Data to examine:
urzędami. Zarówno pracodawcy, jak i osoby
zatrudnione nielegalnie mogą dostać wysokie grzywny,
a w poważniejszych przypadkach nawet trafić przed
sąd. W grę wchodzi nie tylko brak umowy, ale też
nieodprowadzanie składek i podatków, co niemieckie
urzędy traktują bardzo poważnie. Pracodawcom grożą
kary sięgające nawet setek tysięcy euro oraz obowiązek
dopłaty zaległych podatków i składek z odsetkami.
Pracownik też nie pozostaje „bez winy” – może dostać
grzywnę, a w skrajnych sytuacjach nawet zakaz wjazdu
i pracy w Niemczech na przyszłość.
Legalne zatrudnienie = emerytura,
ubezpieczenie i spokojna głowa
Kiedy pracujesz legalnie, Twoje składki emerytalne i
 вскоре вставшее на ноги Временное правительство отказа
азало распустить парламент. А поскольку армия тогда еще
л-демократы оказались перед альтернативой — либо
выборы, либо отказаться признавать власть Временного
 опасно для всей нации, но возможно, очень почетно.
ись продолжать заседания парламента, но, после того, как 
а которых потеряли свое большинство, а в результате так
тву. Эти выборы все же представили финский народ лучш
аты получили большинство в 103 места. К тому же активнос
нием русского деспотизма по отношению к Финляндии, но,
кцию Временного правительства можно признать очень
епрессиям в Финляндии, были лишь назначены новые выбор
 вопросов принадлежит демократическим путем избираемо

...

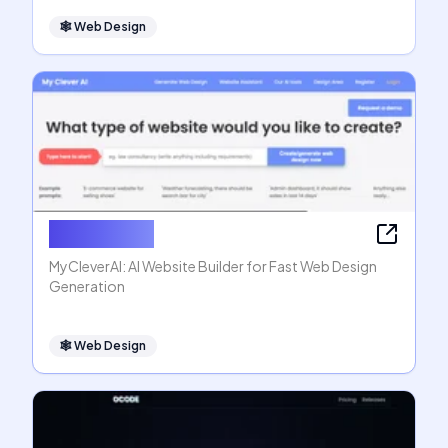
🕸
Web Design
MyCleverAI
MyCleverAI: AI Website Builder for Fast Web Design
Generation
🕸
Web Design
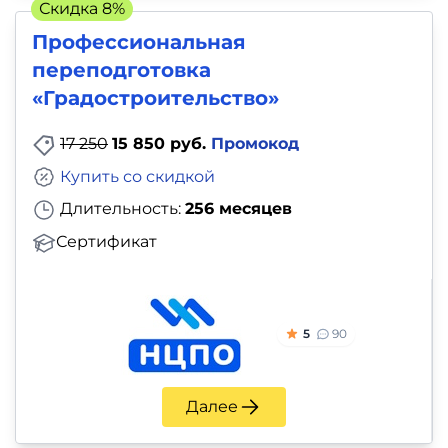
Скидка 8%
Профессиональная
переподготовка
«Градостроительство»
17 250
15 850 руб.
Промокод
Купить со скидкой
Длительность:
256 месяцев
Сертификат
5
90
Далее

What the task asks:
Search the entries for the word "dostać", then list each line that holds it.

Answer space:
zatrudnione nielegalnie mogą dostać wysokie grzywny,
Pracownik też nie pozostaje „bez winy” – może dostać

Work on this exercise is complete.